▶ _Exercise aim_: Your transcription must include every record word for word and no pictures.

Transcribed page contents
+++++

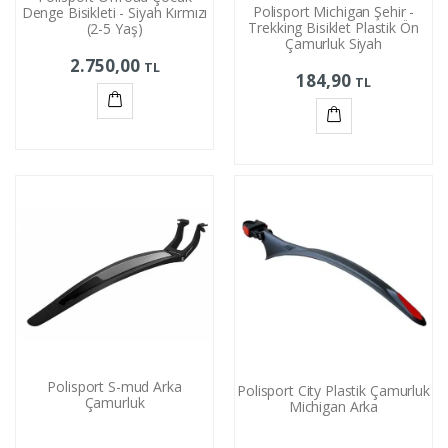
Polisport Michigan Şehir -
Denge Bisikleti - Siyah Kırmızı
Trekking Bisiklet Plastik Ön
(2-5 Yaş)
Çamurluk Siyah
2.750,00
TL
184,90
TL
Sepete
Sepete
Ekle
Ekle
Polisport S-mud Arka
Polisport City Plastik Çamurluk
Çamurluk
Michigan Arka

+++++

▶ _Output_:
Polisport Michigan Şehir -
Denge Bisikleti - Siyah Kırmızı
Trekking Bisiklet Plastik Ön
(2-5 Yaş)
Çamurluk Siyah
2.750,00
TL
184,90
TL
Sepete
Sepete
Ekle
Ekle
Polisport S-mud Arka
Polisport City Plastik Çamurluk
Çamurluk
Michigan Arka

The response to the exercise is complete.